**Prompt**
Across the entries below, work out how many lines contain "Venda". Please give the number only.

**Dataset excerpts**

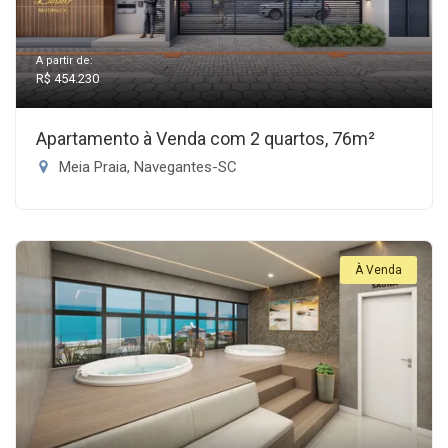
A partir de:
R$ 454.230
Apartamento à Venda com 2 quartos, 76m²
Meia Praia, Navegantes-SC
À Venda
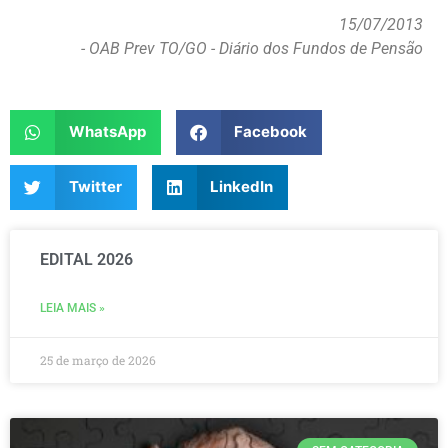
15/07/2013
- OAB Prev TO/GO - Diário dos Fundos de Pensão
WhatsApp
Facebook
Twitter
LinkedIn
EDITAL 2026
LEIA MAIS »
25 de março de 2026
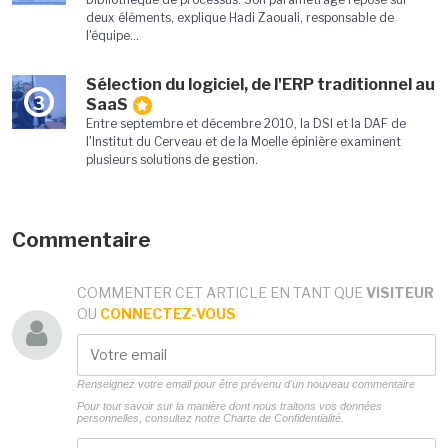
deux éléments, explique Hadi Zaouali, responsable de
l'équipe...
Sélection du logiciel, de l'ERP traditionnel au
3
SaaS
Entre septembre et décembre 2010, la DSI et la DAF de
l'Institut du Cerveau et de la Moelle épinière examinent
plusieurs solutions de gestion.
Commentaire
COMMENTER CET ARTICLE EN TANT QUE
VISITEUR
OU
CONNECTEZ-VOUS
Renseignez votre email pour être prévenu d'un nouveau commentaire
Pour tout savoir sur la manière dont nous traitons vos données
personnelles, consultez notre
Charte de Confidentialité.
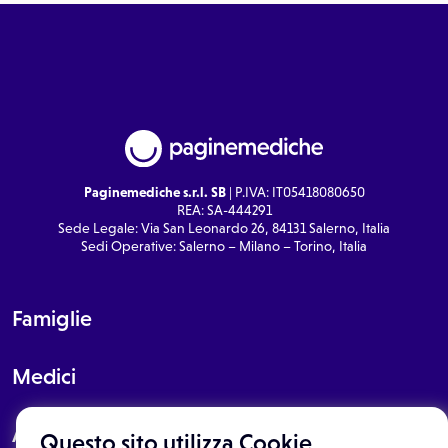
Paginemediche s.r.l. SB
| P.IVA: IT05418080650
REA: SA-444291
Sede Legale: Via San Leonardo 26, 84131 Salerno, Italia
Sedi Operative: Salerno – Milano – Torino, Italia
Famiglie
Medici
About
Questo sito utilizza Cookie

**Result of the exercise**
2